3
votes

I have url table in mysql which has only two fields id and varchar(255) for url. There are currently more than 50 million urls there and my boss has just given my clue about the expansion of our current project which will result in more urls to be added in that url table and expected numbers are well around 150 million in the mid of the next year.

Currently database size is about 6GB so I can safely say that if things are left same way then it will cross 20GB which is not good. So, I am thinking of some solution which can reduce the disk space of url storage.

I also want to make it clear that this table is not a busy table and there are not too many queries at the momen so I am just looking to save disk space and more importantly I am looking to explore new ideas of short text compression and its storage in mysql

BUT in future that table can also be accessed heavily so its better to optimize the table well before the time come.

I worked quite a bit to change the url into numeric form and store using BIGINT but as it has limitations of 64 bits so it didn't work out quite well. And same is the problem with BIT data type and imposes the limit of 64 bits too.

My idea behind converting to numeric form is basically as 8byte BIGINT stores 19 digits so if each digit points a character in a character set of all possible characters then it can store 19 characters in 8 bytes if all characters are ranged from 1-10 but as in real world scenario there are 52 characters of English and 10 numeric plus few symbols so its well around 100 character set. So, in worst case scenario BIGINT can still point to 6 characters and yes its not a final verdict it still needs some workout to know exactly what each digit is point to it is 10+ digit or 30+ digit or 80+ digit but you have got pretty much the idea of what I am thinking about.

One more important thing is that as url are of variable length so I am also trying to save disk space of small urls so I don't want to give a fixed length column type.

I have also looked into some text compression algo like smaz and Huffman compression algo but not pretty much convinced because they use some sort of dictionary words but I am looking for a clean method.

And I don't want to use binary data type because it also take too many space like varchars in bytes.

2
length 255 might not sufficient for urlajreal
I remember when the thought of using 20 GB of anything was complete science fiction. But today? It's probably impossible to buy even a low-end consumer PC with less than ten times that much disk space. Is this really going to be a cost-effective use of programmer time?hmakholm left over Monica
you seem misunderstood what varchar does .ajreal
Just edited the question to make it clear that in future there might be need of querying that table too. So, its better to keep it in efficient form.

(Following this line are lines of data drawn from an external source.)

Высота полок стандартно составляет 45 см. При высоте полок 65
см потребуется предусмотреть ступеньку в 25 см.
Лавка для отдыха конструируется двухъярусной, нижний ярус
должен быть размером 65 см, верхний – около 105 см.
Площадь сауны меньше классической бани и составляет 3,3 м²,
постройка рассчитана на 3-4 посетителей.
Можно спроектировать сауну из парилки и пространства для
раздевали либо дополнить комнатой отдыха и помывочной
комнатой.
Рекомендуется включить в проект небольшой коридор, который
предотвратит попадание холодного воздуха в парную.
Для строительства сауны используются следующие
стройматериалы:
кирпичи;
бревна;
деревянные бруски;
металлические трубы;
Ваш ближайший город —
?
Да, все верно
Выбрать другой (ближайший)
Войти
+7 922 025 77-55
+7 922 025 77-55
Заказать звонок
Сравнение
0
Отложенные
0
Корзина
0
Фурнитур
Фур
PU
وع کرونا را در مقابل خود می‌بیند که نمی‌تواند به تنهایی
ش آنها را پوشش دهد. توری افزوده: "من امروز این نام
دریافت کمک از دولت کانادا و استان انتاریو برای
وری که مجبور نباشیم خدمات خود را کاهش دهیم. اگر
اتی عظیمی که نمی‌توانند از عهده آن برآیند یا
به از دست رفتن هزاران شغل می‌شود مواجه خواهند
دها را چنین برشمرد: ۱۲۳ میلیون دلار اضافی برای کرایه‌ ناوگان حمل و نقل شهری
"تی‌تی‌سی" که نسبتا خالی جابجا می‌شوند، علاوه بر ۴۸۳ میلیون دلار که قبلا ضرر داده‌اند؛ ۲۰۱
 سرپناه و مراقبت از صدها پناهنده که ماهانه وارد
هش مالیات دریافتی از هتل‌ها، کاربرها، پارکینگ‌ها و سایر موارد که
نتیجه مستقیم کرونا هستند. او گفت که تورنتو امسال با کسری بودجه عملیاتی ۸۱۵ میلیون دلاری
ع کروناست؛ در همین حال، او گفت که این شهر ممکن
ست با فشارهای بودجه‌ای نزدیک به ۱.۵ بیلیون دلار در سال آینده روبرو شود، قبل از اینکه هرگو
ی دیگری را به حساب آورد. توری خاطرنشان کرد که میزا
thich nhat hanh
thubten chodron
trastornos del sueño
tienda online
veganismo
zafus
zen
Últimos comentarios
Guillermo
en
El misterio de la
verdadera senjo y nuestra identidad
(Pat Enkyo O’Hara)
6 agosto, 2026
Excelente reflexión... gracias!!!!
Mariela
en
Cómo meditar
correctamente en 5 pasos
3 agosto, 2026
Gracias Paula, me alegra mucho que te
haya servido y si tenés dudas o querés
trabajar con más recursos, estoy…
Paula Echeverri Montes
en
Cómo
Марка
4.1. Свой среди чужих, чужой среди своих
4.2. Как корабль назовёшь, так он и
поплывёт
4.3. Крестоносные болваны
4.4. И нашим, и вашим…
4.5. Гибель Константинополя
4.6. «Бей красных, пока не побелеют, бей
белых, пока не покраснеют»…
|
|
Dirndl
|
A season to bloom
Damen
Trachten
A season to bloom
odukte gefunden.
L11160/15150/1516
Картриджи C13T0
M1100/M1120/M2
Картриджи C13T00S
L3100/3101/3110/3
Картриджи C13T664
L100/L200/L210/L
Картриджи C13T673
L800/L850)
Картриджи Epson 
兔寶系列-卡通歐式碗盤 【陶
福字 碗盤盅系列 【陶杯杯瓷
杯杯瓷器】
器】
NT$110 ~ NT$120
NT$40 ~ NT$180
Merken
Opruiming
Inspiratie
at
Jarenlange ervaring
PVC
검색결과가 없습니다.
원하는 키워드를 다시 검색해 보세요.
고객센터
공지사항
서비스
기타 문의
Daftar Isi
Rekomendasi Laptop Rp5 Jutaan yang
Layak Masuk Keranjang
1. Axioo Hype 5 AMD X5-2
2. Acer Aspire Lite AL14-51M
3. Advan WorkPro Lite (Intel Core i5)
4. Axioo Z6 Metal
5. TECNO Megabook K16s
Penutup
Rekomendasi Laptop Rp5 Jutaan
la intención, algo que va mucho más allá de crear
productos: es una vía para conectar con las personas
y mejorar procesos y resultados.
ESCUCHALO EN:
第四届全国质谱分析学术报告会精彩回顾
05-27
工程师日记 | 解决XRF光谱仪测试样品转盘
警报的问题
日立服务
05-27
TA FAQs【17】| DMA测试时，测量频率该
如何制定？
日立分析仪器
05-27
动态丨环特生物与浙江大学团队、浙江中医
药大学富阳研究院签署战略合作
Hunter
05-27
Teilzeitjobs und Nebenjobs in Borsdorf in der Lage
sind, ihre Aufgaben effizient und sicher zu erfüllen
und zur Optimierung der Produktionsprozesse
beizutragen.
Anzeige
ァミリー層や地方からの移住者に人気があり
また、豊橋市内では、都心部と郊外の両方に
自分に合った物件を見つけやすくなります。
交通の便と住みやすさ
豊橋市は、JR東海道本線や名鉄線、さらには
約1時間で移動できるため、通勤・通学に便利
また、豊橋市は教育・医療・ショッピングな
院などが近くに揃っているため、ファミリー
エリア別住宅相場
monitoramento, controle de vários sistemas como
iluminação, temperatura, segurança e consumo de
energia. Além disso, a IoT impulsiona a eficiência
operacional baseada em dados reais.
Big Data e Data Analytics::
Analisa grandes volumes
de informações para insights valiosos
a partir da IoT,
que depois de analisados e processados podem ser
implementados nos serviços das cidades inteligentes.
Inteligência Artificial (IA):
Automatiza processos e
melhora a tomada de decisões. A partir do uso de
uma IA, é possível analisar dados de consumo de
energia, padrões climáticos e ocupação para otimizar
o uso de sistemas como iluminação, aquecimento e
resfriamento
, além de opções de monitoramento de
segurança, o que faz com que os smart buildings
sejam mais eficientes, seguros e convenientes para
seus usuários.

Now, please don't suggest me to add indexes but I just want to figure out storage efficiency at the moment.Rick James
@ajreal I understand varchars.. but maybe I am somewhere wrong, so could you please elaborate a little?Rick James

2 Answers

4
votes

Another idea to try might be to identify common strings and represent them with a bitmap. For instance, have two bits to represent the protocol (http, https, ftp or something else), another bit to indicate whether the domain starts with "wwww", two bits to indicate whether the domain ends with ".com", ".org", ".edu" or something else. You'd have to do some analysis on your data and see if these make sense, and if there are any other common strings you can identify.

If you have a lot of URLs to the same site, you could also consider splitting your table into two different ones, one holding the domain and the other containing the domain-relative path (and query string & fragment id, if present). You'd have a link table that had the id of the URL, the id of the domain and the id of the path, and you'd replace your original URL table with a view that joined the three tables. The domain table wouldn't have to be restricted to the domain, you could include as much of the URL as was common (e.g., 'http://stackoverflow.com/questions'). This wouldn't take too much code to implement, and has the advantage of still being readable. Your numeric encoding could be more efficient, once you get it figured out, you'll have to analyze your data to see which one makes more sense.

2
votes

If you are looking for 128 bit integers then you can use binary(16) here 16 is bytes. And you can extend it to 64 bytes (512 bits) so it doesn't take more space than bit data type. You can say Binary data type as an expansion of BIT data type but its string variant.

Having said that I would suggest dictionary algorithms to compress URLs and short strings but with the blend of techniques used by url shortening services like using A-Z a-z 0-9 combination of three words to replace large dictionary words and you would have more combinations available than available words 62 X 62 X 62.

Though I am not sure what level of compression you would achieve but its not a bad idea to implement url compression this way.